In the video, which garnered more than three million views, Mr Cheung is seen hitting the left side mirror of Teo's lorry.
The lorry then suddenly swerved to the left in the direction of Mr Cheung, who fell off his bicycle and onto the grass verge on the side of the road.
Both Mr Cheung and Teo were subsequently arrested within three days of the incident.
Earlier this year, Mr Cheung pleaded guilty to two charges, for committing mischief and causing obstruction by riding his bicycle in the middle of the lane instead of the leftmost side. He was fined $2,800 on April 12.
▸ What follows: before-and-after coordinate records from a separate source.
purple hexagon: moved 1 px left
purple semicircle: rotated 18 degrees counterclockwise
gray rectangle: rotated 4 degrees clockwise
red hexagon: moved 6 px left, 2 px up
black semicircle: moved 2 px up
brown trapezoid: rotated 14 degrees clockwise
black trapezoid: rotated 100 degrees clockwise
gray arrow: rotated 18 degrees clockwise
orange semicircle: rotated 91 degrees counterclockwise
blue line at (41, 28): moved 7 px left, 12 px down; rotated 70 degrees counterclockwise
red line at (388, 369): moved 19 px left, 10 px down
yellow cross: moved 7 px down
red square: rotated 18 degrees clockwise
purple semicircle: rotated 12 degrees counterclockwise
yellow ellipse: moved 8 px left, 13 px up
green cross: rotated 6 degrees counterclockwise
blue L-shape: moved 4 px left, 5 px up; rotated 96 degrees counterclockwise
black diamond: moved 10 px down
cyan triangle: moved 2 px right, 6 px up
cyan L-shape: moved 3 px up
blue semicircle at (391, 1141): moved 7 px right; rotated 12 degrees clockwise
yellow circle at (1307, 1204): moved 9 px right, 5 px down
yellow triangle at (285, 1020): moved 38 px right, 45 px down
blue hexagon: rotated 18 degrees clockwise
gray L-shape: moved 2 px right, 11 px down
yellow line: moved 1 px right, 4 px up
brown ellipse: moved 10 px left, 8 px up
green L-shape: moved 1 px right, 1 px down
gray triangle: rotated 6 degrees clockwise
Teo is contesting his two charges - one for acting rashly as to cause hurt to Mr Cheung, and another for failing to make a police report within 24 hours of the accident.
If convicted of the first charge, Teo could be jailed up to a year and fined up to $5,000. If convicted of the second charge, he could be jailed up to three months or fined up to $1,000 as a first offender.
Among the witnesses called to the stand on Monday was taxi driver Ong Joo Kin, who was driving on the right of Teo's lorry during the time of the incident.
Mr Ong said that he did honk at the lorry, which was trying to cut into his lane.
Meanwhile, the second cyclist in the incident, Mr Nigel Harper, told the court that after Mr Cheung fell off his bicycle, Teo parked his lorry on the side of the road.
As he was approaching Mr Cheung, Teo appeared "upset and quite angry that his side mirror had been broken", said Mr Harper.
"That was the primary conversation," he added.
When asked by Deputy Public Prosecutor Gabriel Choong on how he would compare his reaction to Mr Cheung with Teo's reaction, Mr Harper said: "My response was to check if (Mr Cheung) was okay. The driver didn't appear to be concerned about (Mr Cheung), he was just pointing repeatedly at his wing mirror."
He also said Teo later drove off in his lorry before the ambulance arrived about 20 minutes later.